[Data excerpts]
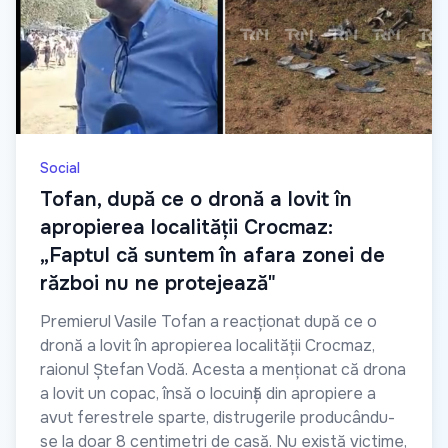
Social
Tofan, după ce o dronă a lovit în
apropierea localității Crocmaz:
„Faptul că suntem în afara zonei de
război nu ne protejează"
Premierul Vasile Tofan a reacționat după ce o
dronă a lovit în apropierea localității Crocmaz,
raionul Ștefan Vodă. Acesta a menționat că drona
a lovit un copac, însă o locuință din apropiere a
avut ferestrele sparte, distrugerile producându-
se la doar 8 centimetri de casă. Nu există victime,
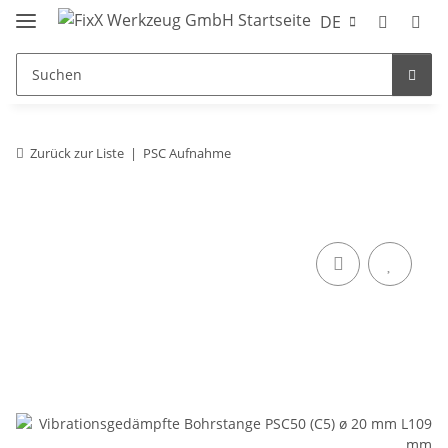
DE
Zurück zur Liste
PSC Aufnahme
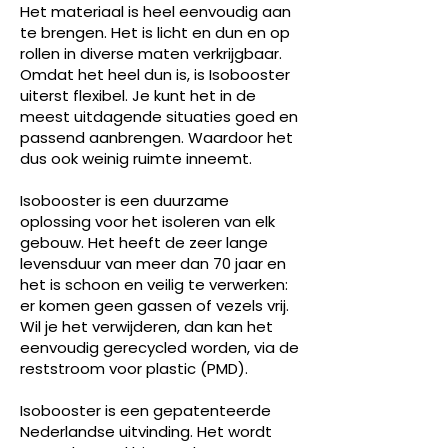
Het materiaal is heel eenvoudig aan
te brengen. Het is licht en dun en op
rollen in diverse maten verkrijgbaar.
Omdat het heel dun is, is Isobooster
uiterst flexibel. Je kunt het in de
meest uitdagende situaties goed en
passend aanbrengen. Waardoor het
dus ook weinig ruimte inneemt.
Isobooster is een duurzame
oplossing voor het isoleren van elk
gebouw. Het heeft de zeer lange
levensduur van meer dan 70 jaar en
het is schoon en veilig te verwerken:
er komen geen gassen of vezels vrij.
Wil je het verwijderen, dan kan het
eenvoudig gerecycled worden, via de
reststroom voor plastic (PMD).
Isobooster is een gepatenteerde
Nederlandse uitvinding. Het wordt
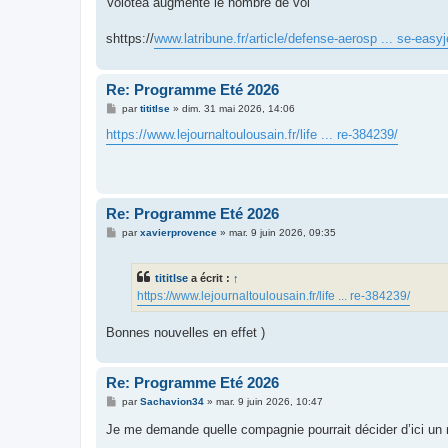
Volotea augmente le nombre de vol
s
a
g
shttps://
www.latribune.fr/article/defense-aerosp ... se-easyj
e
Re: Programme Eté 2026
M
par
tititlse
»
dim. 31 mai 2026, 14:06
e
s
https://www.lejournaltoulousain.fr/life ... re-384239/
s
a
g
e
Re: Programme Eté 2026
M
par
xavierprovence
»
mar. 9 juin 2026, 09:35
e
s
s
tititlse
a écrit :
↑
a
g
https://www.lejournaltoulousain.fr/life ... re-384239/
e
Bonnes nouvelles en effet )
Re: Programme Eté 2026
M
par
Sachavion34
»
mar. 9 juin 2026, 10:47
e
s
Je me demande quelle compagnie pourrait décider d’ici un 
s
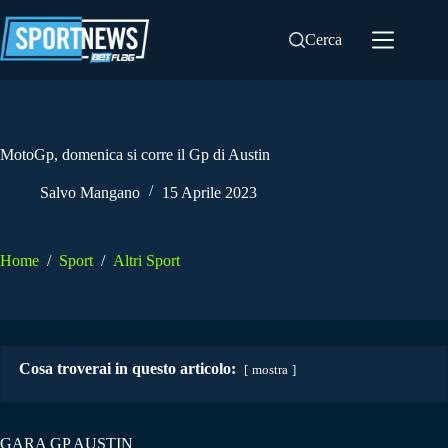
Salta
al
Cerca
contenuto
MotoGp, domenica si corre il Gp di Austin
Salvo Mangano
15 Aprile 2023
Home
/
Sport
/
Altri Sport
Cosa troverai in questo articolo:
mostra
GARA GP AUSTIN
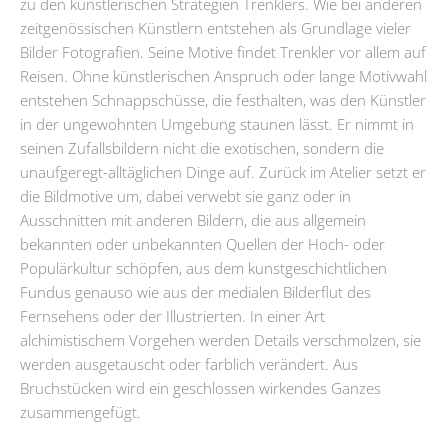
zu den künstlerischen Strategien Trenklers. Wie bei anderen
zeitgenössischen Künstlern entstehen als Grundlage vieler
Bilder Fotografien. Seine Motive findet Trenkler vor allem auf
Reisen. Ohne künstlerischen Anspruch oder lange Motivwahl
entstehen Schnappschüsse, die festhalten, was den Künstler
in der ungewohnten Umgebung staunen lässt. Er nimmt in
seinen Zufallsbildern nicht die exotischen, sondern die
unaufgeregt-alltäglichen Dinge auf. Zurück im Atelier setzt er
die Bildmotive um, dabei verwebt sie ganz oder in
Ausschnitten mit anderen Bildern, die aus allgemein
bekannten oder unbekannten Quellen der Hoch- oder
Populärkultur schöpfen, aus dem kunstgeschichtlichen
Fundus genauso wie aus der medialen Bilderflut des
Fernsehens oder der Illustrierten. In einer Art
alchimistischem Vorgehen werden Details verschmolzen, sie
werden ausgetauscht oder farblich verändert. Aus
Bruchstücken wird ein geschlossen wirkendes Ganzes
zusammengefügt.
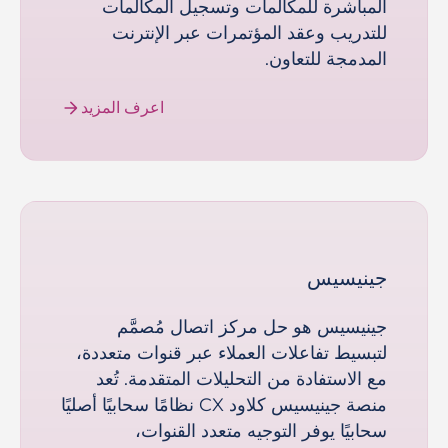
المباشرة للمكالمات وتسجيل المكالمات
للتدريب وعقد المؤتمرات عبر الإنترنت
المدمجة للتعاون.
اعرف المزيد
جينيسيس
جينيسيس هو حل مركز اتصال مُصمَّم
لتبسيط تفاعلات العملاء عبر قنوات متعددة،
مع الاستفادة من التحليلات المتقدمة. تُعد
منصة جينيسيس كلاود CX نظامًا سحابيًا أصليًا
سحابيًا يوفر التوجيه متعدد القنوات،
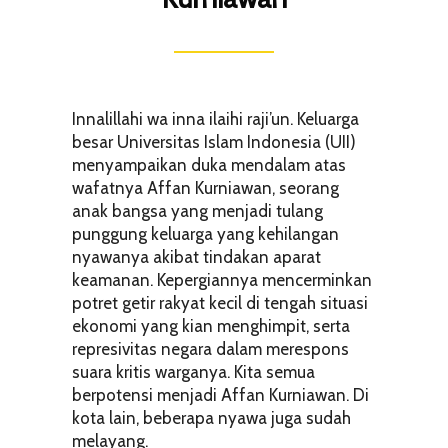
Innalillahi wa inna ilaihi raji’un. Keluarga
besar Universitas Islam Indonesia (UII)
menyampaikan duka mendalam atas
wafatnya Affan Kurniawan, seorang
anak bangsa yang menjadi tulang
punggung keluarga yang kehilangan
nyawanya akibat tindakan aparat
keamanan. Kepergiannya mencerminkan
potret getir rakyat kecil di tengah situasi
ekonomi yang kian menghimpit, serta
represivitas negara dalam merespons
suara kritis warganya. Kita semua
berpotensi menjadi Affan Kurniawan. Di
kota lain, beberapa nyawa juga sudah
melayang.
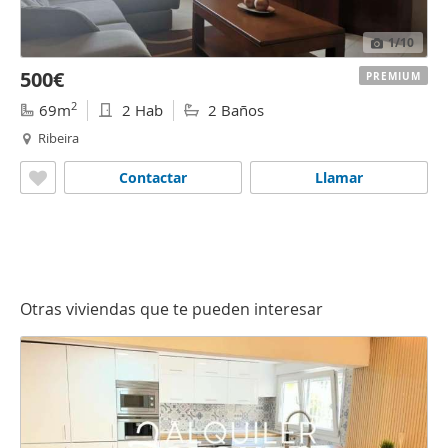
1
/10
500€
PREMIUM
2
69m
2 Hab
2 Baños
Ribeira
Contactar
Llamar
Otras viviendas que te pueden interesar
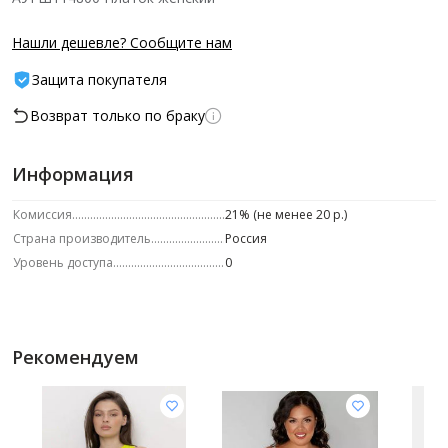
Нашли дешевле? Сообщите нам
Защита покупателя
Возврат только по браку
Информация
Комиссия
21% (не менее 20 р.)
Страна производитель
Россия
Уровень доступа
0
Рекомендуем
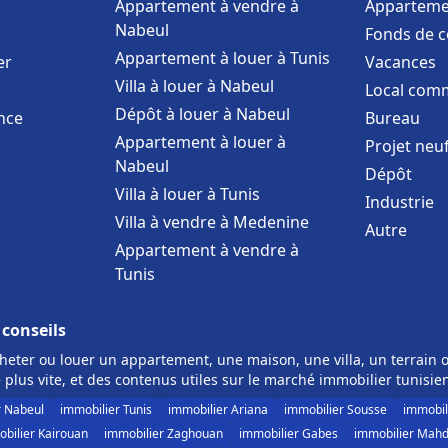
Appartement à vendre à
Apparteme
Nabeul
Fonds de 
Appartement à louer à Tunis
er
Vacances
Villa à louer à Nabeul
Local comm
Dépôt à louer à Nabeul
nce
Bureau
Appartement à louer à
Projet neu
Nabeul
Dépôt
Villa à louer à Tunis
Industrie
Villa à vendre à Medenine
Autre
Appartement à vendre à
Tunis
 conseils
eter ou louer un appartement, une maison, une villa, un terrain o
 plus vite, et des contenus utiles sur le marché immobilier tunisie
r Nabeul
immobilier Tunis
immobilier Ariana
immobilier Sousse
immobil
bilier Kairouan
immobilier Zaghouan
immobilier Gabes
immobilier Mahd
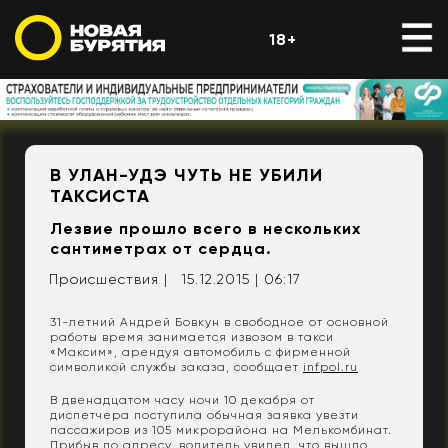
18+
В УЛАН-УДЭ ЧУТЬ НЕ УБИЛИ
ТАКСИСТА
Лезвие прошло всего в нескольких
сантиметрах от сердца.
Происшествия |
15.12.2015 | 06:17
31-летний Андрей Бовкун в свободное от основной
работы время занимается извозом в такси
«Максим», арендуя автомобиль с фирменной
символикой службы заказа, сообщает
infpol.ru
В двенадцатом часу ночи 10 декабря от
диспетчера поступила обычная заявка увезти
пассажиров из 105 микрорайона на Мелькомбинат.
Прибыв по адресу, водитель увидел, что вышло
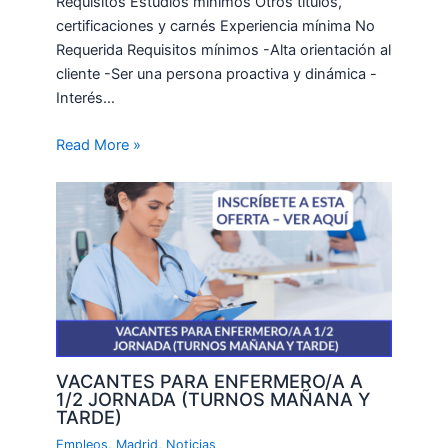
Requisitos Estudios mínimos Otros títulos,
certificaciones y carnés Experiencia mínima No
Requerida Requisitos mínimos -Alta orientación al
cliente -Ser una persona proactiva y dinámica -
Interés…
Read More »
VACANTES PARA ENFERMERO/A A
1/2 JORNADA (TURNOS MAÑANA Y
TARDE)
Empleos
,
Madrid
,
Noticias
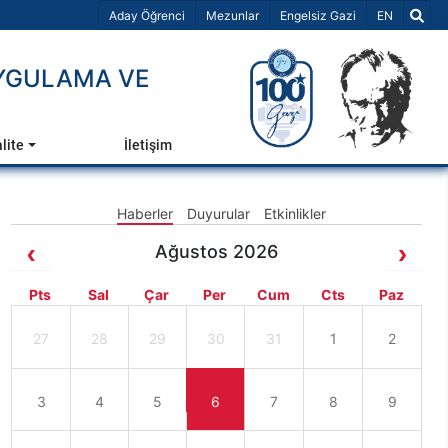
Dil Seçiniz 
Aday Öğrenci
Mezunlar
Engelsiz Gazi
EN
UYGULAMA VE
lite
İletişim
Haberler
Duyurular
Etkinlikler
Ağustos 2026
Pts
Sal
Çar
Per
Cum
Cts
Paz
27
28
29
30
31
1
2
3
4
5
6
7
8
9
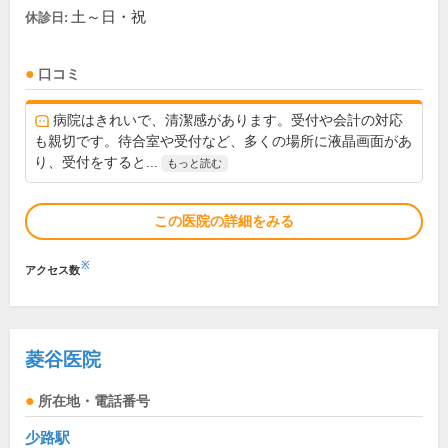
土～日・祝
休診日:
口コミ
病院はきれいで、清潔感があります。受付や会計の対応
も親切です。待合室や受付など、多くの場所に液晶画面があ
り、受付をすると...
もっと読む
この医院の詳細をみる
※
アクセス数
菱谷医院
所在地・電話番号
少路駅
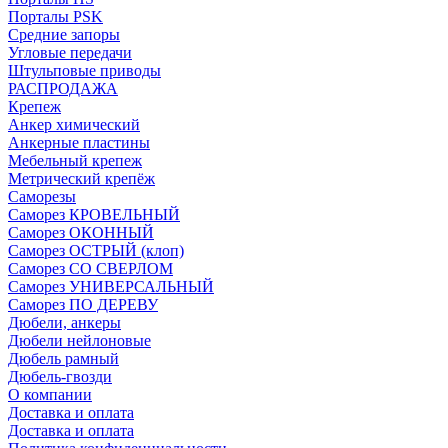
Порталы PSK
Средние запоры
Угловые передачи
Штульповые приводы
РАСПРОДАЖА
Крепеж
Анкер химический
Анкерные пластины
Мебельный крепеж
Метрический крепёж
Саморезы
Саморез КРОВЕЛЬНЫЙ
Саморез ОКОННЫЙ
Саморез ОСТРЫЙ (клоп)
Саморез СО СВЕРЛОМ
Саморез УНИВЕРСАЛЬНЫЙ
Саморез ПО ДЕРЕВУ
Дюбели, анкеры
Дюбели нейлоновые
Дюбель рамный
Дюбель-гвозди
О компании
Доставка и оплата
Доставка и оплата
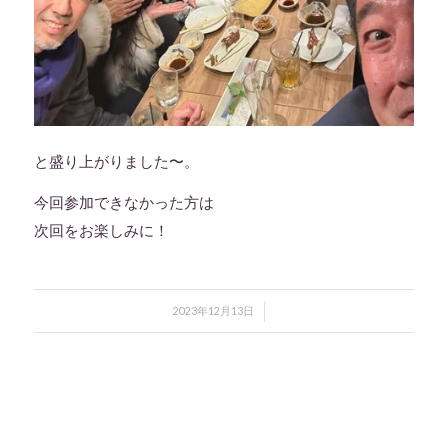
と盛り上がりました〜。
今回参加できなかった方は
次回をお楽しみに！
/
2023年12月13日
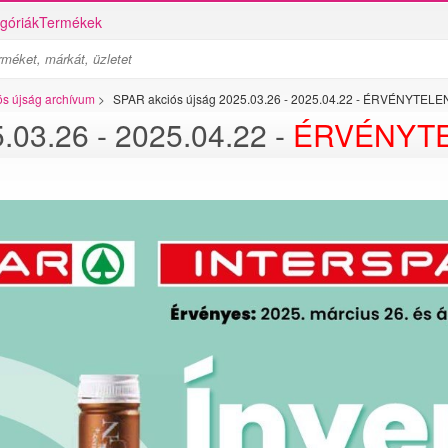
góriák
Termékek
ós újság archívum
>
SPAR akciós újság 2025.03.26 - 2025.04.22 - ÉRVÉNYTEL
.03.26 - 2025.04.22 -
ÉRVÉNYTE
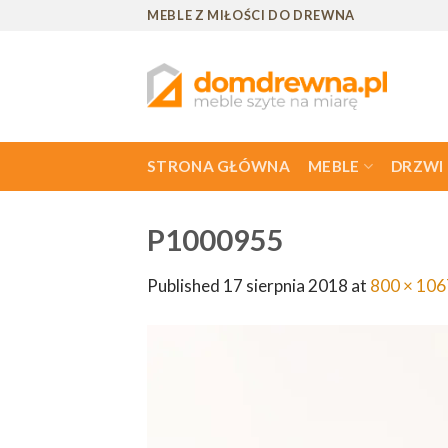
Skip
MEBLE Z MIŁOŚCI DO DREWNA
to
content
STRONA GŁÓWNA
MEBLE
DRZWI
P1000955
Published
17 sierpnia 2018
at
800 × 106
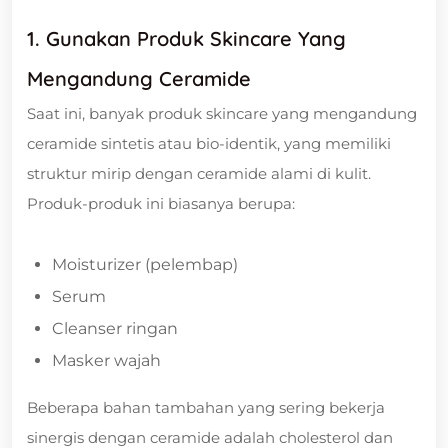
1. Gunakan Produk Skincare Yang
Mengandung Ceramide
Saat ini, banyak produk skincare yang mengandung
ceramide sintetis atau bio-identik, yang memiliki
struktur mirip dengan ceramide alami di kulit.
Produk-produk ini biasanya berupa:
Moisturizer (pelembap)
Serum
Cleanser ringan
Masker wajah
Beberapa bahan tambahan yang sering bekerja
sinergis dengan ceramide adalah cholesterol dan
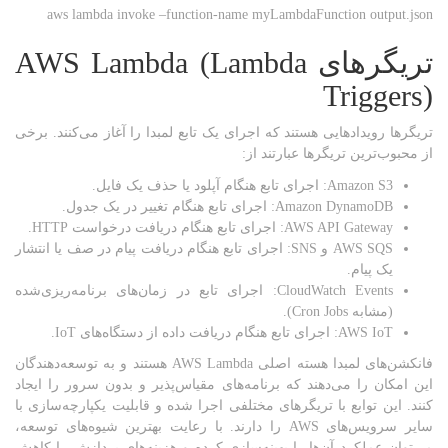
aws lambda invoke –function-name myLambdaFunction output.json
تریگرهای
AWS Lambda (Lambda
Triggers)
تریگرها رویدادهایی هستند که اجرای یک تابع لمبدا را آغاز می‌کنند. برخی
از محبوب‌ترین تریگرها عبارتند از:
Amazon S3: اجرای تابع هنگام آپلود یا حذف یک فایل.
Amazon DynamoDB: اجرای تابع هنگام تغییر در یک جدول.
AWS API Gateway: اجرای تابع هنگام دریافت درخواست HTTP.
AWS SQS و SNS: اجرای تابع هنگام دریافت پیام در صف یا انتشار
یک پیام.
CloudWatch Events: اجرای تابع در زمان‌های برنامه‌ریزی‌شده
(مشابه Cron Jobs).
AWS IoT: اجرای تابع هنگام دریافت داده از دستگاه‌های IoT.
فانکشن‌های لمبدا هسته اصلی AWS Lambda هستند و به توسعه‌دهندگان
این امکان را می‌دهند که برنامه‌های مقیاس‌پذیر و بدون سرور را ایجاد
کنند. این توابع با تریگرهای مختلفی اجرا شده و قابلیت یکپارچه‌سازی با
سایر سرویس‌های AWS را دارند. با رعایت بهترین شیوه‌های توسعه،
می‌توان عملکرد آن‌ها را بهینه‌سازی کرده و هزینه‌های پردازش را کاهش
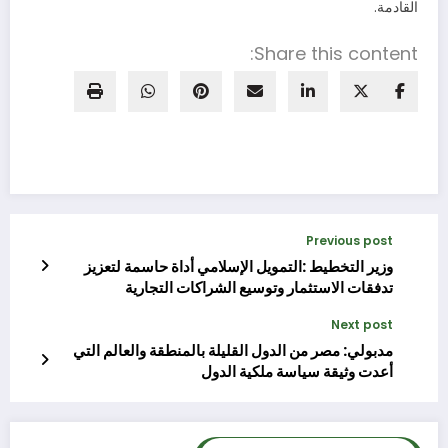
القادمة.
Share this content:
Previous post
وزير التخطيط :التمويل الإسلامي أداة حاسمة لتعزيز
تدفقات الاستثمار وتوسيع الشراكات التجارية
للاقتصادات الناشئة
Next post
مدبولي: مصر من الدول القليلة بالمنطقة والعالم التي
أعدت وثيقة سياسة ملكية الدول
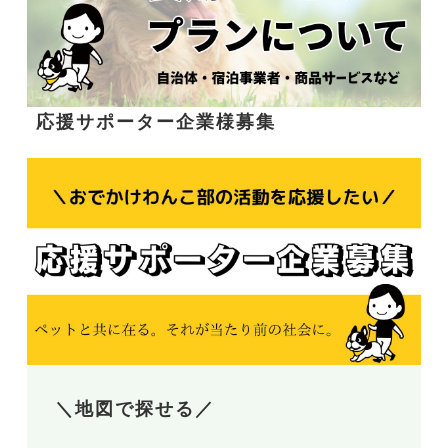
応援サポーター企業様募集
＼地図で探せる／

[Assignment]
Copy exactly the lines from the one containing "Анкерные пластины" to the end of the records, both included, and leave the pictures out.

[The answer]
Анкерные пластины
Мебельный крепеж
Метрический крепёж
Саморезы
Саморез КРОВЕЛЬНЫЙ
Саморез ОКОННЫЙ
Саморез ОСТРЫЙ (клоп)
Саморез СО СВЕРЛОМ
Саморез УНИВЕРСАЛЬНЫЙ
Саморез ПО ДЕРЕВУ
Дюбели, анкеры
Дюбели нейлоновые
Дюбель рамный
Дюбель-гвозди
О компании
Доставка и оплата
Доставка и оплата
と盛り上がりました〜。
今回参加できなかった方は
次回をお楽しみに！
/
2023年12月13日
góriák
Termékek
ós újság archívum
>
SPAR akciós újság 2025.03.26 - 2025.04.22 - ÉRVÉNYTEL
.03.26 - 2025.04.22 -
ÉRVÉNYTE
Skip
MEBLE Z MIŁOŚCI DO DREWNA
to
content
STRONA GŁÓWNA
MEBLE
DRZWI
P1000955
Published
17 sierpnia 2018
at
800 × 106
1. Gunakan Produk Skincare Yang
Mengandung Ceramide
Saat ini, banyak produk skincare yang mengandung
ceramide sintetis atau bio-identik, yang memiliki
struktur mirip dengan ceramide alami di kulit.
Produk-produk ini biasanya berupa:
Moisturizer (pelembap)
Serum
Cleanser ringan
Masker wajah
Beberapa bahan tambahan yang sering bekerja
sinergis dengan ceramide adalah cholesterol dan
aws lambda invoke –function-name myLambdaFunction output.json
تریگرهای
AWS Lambda (Lambda
Triggers)
تریگرها رویدادهایی هستند که اجرای یک تابع لمبدا را آغاز می‌کنند. برخی
از محبوب‌ترین تریگرها عبارتند از:
Amazon S3: اجرای تابع هنگام آپلود یا حذف یک فایل.
Amazon DynamoDB: اجرای تابع هنگام تغییر در یک جدول.
AWS API Gateway: اجرای تابع هنگام دریافت درخواست HTTP.
AWS SQS و SNS: اجرای تابع هنگام دریافت پیام در صف یا انتشار
یک پیام.
CloudWatch Events: اجرای تابع در زمان‌های برنامه‌ریزی‌شده
(مشابه Cron Jobs).
AWS IoT: اجرای تابع هنگام دریافت داده از دستگاه‌های IoT.
فانکشن‌های لمبدا هسته اصلی AWS Lambda هستند و به توسعه‌دهندگان
این امکان را می‌دهند که برنامه‌های مقیاس‌پذیر و بدون سرور را ایجاد
کنند. این توابع با تریگرهای مختلفی اجرا شده و قابلیت یکپارچه‌سازی با
سایر سرویس‌های AWS را دارند. با رعایت بهترین شیوه‌های توسعه،
می‌توان عملکرد آن‌ها را بهینه‌سازی کرده و هزینه‌های پردازش را کاهش
القادمة.
Share this content:
Previous post
وزير التخطيط :التمويل الإسلامي أداة حاسمة لتعزيز
تدفقات الاستثمار وتوسيع الشراكات التجارية
للاقتصادات الناشئة
Next post
مدبولي: مصر من الدول القليلة بالمنطقة والعالم التي
أعدت وثيقة سياسة ملكية الدول
応援サポーター企業様募集
＼地図で探せる／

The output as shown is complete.